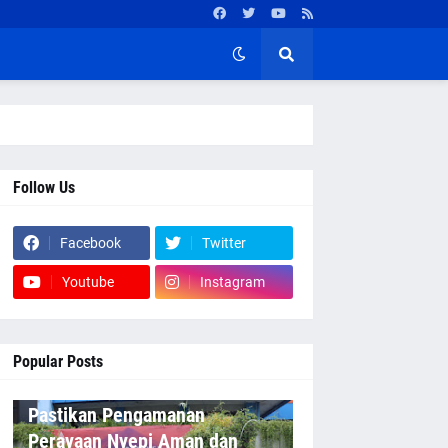
Follow Us
Facebook
Twitter
Youtube
Instagram
Popular Posts
Pastikan Pengamanan
Perayaan Nyepi Aman dan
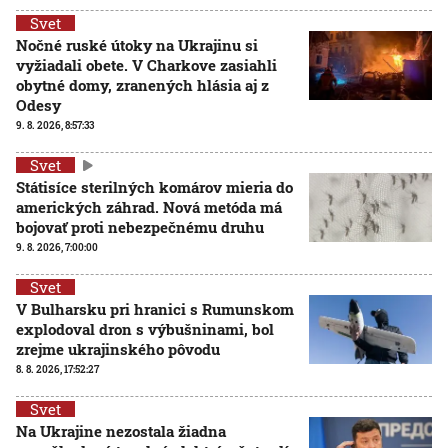
Svet
Nočné ruské útoky na Ukrajinu si
vyžiadali obete. V Charkove zasiahli
obytné domy, zranených hlásia aj z
Odesy
9. 8. 2026, 8:57:33
Svet
Státisíce sterilných komárov mieria do
amerických záhrad. Nová metóda má
bojovať proti nebezpečnému druhu
9. 8. 2026, 7:00:00
Svet
V Bulharsku pri hranici s Rumunskom
explodoval dron s výbušninami, bol
zrejme ukrajinského pôvodu
8. 8. 2026, 17:52:27
Svet
Na Ukrajine nezostala žiadna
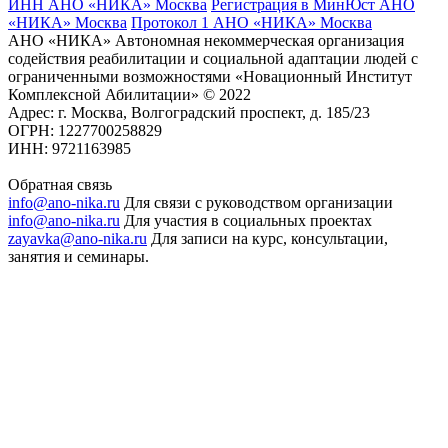
ИНН АНО «НИКА» Москва
Регистрация в МинЮст АНО
«НИКА» Москва
Протокол 1 АНО «НИКА» Москва
АНО «НИКА» Автономная некоммерческая организация
содействия реабилитации и социальной адаптации людей с
ограниченными возможностями «Новационный Институт
Комплексной Абилитации» © 2022
Адрес: г. Москва, Волгоградский проспект, д. 185/23
ОГРН: 1227700258829
ИНН: 9721163985
Обратная связь
info@ano-nika.ru
Для связи с руководством организации
info@ano-nika.ru
Для участия в социальных проектах
zayavka@ano-nika.ru
Для записи на курс, консультации,
занятия и семинары.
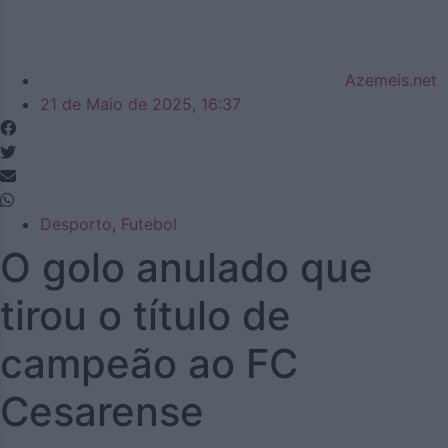
Azemeis.net
21 de Maio de 2025, 16:37
Desporto
,
Futebol
O golo anulado que
tirou o título de
campeão ao FC
Cesarense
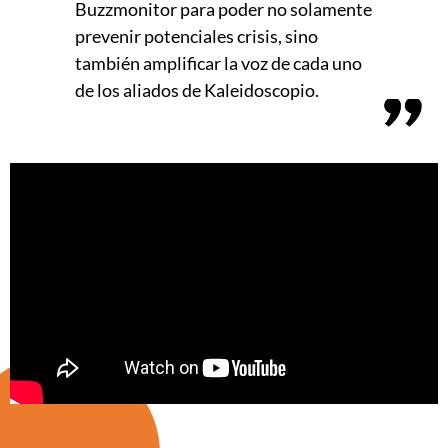
Buzzmonitor para poder no solamente
prevenir potenciales crisis, sino
también amplificar la voz de cada uno
de los aliados de Kaleidoscopio.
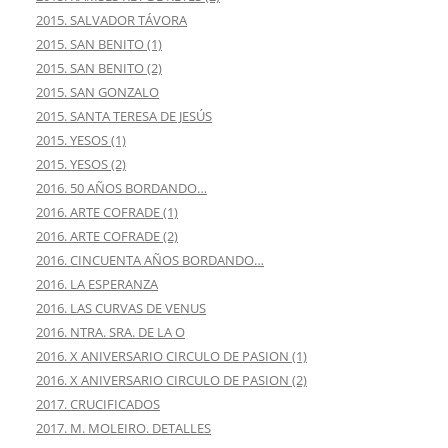
2015. SALVADOR TÁVORA
2015. SAN BENITO (1)
2015. SAN BENITO (2)
2015. SAN GONZALO
2015. SANTA TERESA DE JESÚS
2015. YESOS (1)
2015. YESOS (2)
2016. 50 AÑOS BORDANDO…
2016. ARTE COFRADE (1)
2016. ARTE COFRADE (2)
2016. CINCUENTA AÑOS BORDANDO…
2016. LA ESPERANZA
2016. LAS CURVAS DE VENUS
2016. NTRA. SRA. DE LA O
2016. X ANIVERSARIO CIRCULO DE PASION (1)
2016. X ANIVERSARIO CIRCULO DE PASION (2)
2017. CRUCIFICADOS
2017. M. MOLEIRO. DETALLES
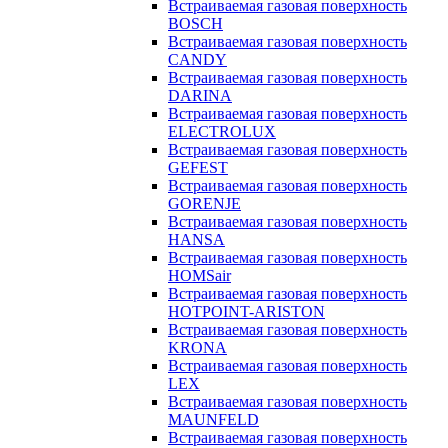
Встраиваемая газовая поверхность
BOSCH
Встраиваемая газовая поверхность
CANDY
Встраиваемая газовая поверхность
DARINA
Встраиваемая газовая поверхность
ELECTROLUX
Встраиваемая газовая поверхность
GEFEST
Встраиваемая газовая поверхность
GORENJE
Встраиваемая газовая поверхность
HANSA
Встраиваемая газовая поверхность
HOMSair
Встраиваемая газовая поверхность
HOTPOINT-ARISTON
Встраиваемая газовая поверхность
KRONA
Встраиваемая газовая поверхность
LEX
Встраиваемая газовая поверхность
MAUNFELD
Встраиваемая газовая поверхность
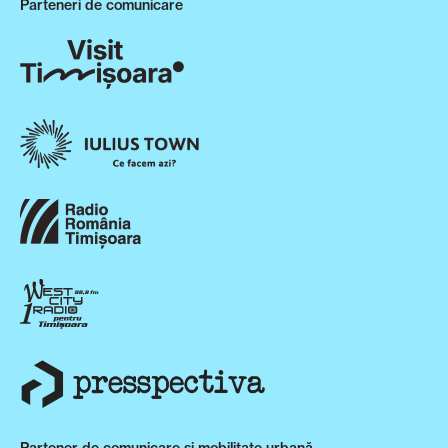
Parteneri de comunicare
--*--
Leave out the pictures, then copy all the remaining text in the records exactly.

* Answer space *
Follow Us
Facebook
Twitter
Youtube
Instagram
Popular Posts
Pastikan Pengamanan
Perayaan Nyepi Aman dan
Svet
Nočné ruské útoky na Ukrajinu si
vyžiadali obete. V Charkove zasiahli
obytné domy, zranených hlásia aj z
Odesy
9. 8. 2026, 8:57:33
Svet
Státisíce sterilných komárov mieria do
amerických záhrad. Nová metóda má
bojovať proti nebezpečnému druhu
9. 8. 2026, 7:00:00
Svet
V Bulharsku pri hranici s Rumunskom
explodoval dron s výbušninami, bol
zrejme ukrajinského pôvodu
8. 8. 2026, 17:52:27
Svet
Na Ukrajine nezostala žiadna
ИНН АНО «НИКА» Москва
Регистрация в МинЮст АНО
«НИКА» Москва
Протокол 1 АНО «НИКА» Москва
АНО «НИКА» Автономная некоммерческая организация
содействия реабилитации и социальной адаптации людей с
ограниченными возможностями «Новационный Институт
Комплексной Абилитации» © 2022
Адрес: г. Москва, Волгоградский проспект, д. 185/23
ОГРН: 1227700258829
ИНН: 9721163985
Обратная связь
info@ano-nika.ru
Для связи с руководством организации
info@ano-nika.ru
Для участия в социальных проектах
zayavka@ano-nika.ru
Для записи на курс, консультации,
занятия и семинары.
Azemeis.net
21 de Maio de 2025, 16:37
Desporto
,
Futebol
O golo anulado que
tirou o título de
campeão ao FC
Cesarense
Buzzmonitor para poder no solamente
prevenir potenciales crisis, sino
también amplificar la voz de cada uno
de los aliados de Kaleidoscopio.
2015. SALVADOR TÁVORA
2015. SAN BENITO (1)
2015. SAN BENITO (2)
2015. SAN GONZALO
2015. SANTA TERESA DE JESÚS
2015. YESOS (1)
2015. YESOS (2)
2016. 50 AÑOS BORDANDO…
2016. ARTE COFRADE (1)
2016. ARTE COFRADE (2)
2016. CINCUENTA AÑOS BORDANDO…
2016. LA ESPERANZA
2016. LAS CURVAS DE VENUS
2016. NTRA. SRA. DE LA O
2016. X ANIVERSARIO CIRCULO DE PASION (1)
2016. X ANIVERSARIO CIRCULO DE PASION (2)
2017. CRUCIFICADOS
2017. M. MOLEIRO. DETALLES
Встраиваемая газовая поверхность
BOSCH
Встраиваемая газовая поверхность
CANDY
Встраиваемая газовая поверхность
DARINA
Встраиваемая газовая поверхность
ELECTROLUX
Встраиваемая газовая поверхность
GEFEST
Встраиваемая газовая поверхность
GORENJE
Встраиваемая газовая поверхность
HANSA
Встраиваемая газовая поверхность
HOMSair
Встраиваемая газовая поверхность
HOTPOINT-ARISTON
Встраиваемая газовая поверхность
KRONA
Встраиваемая газовая поверхность
LEX
Встраиваемая газовая поверхность
MAUNFELD
Встраиваемая газовая поверхность
Parteneri de comunicare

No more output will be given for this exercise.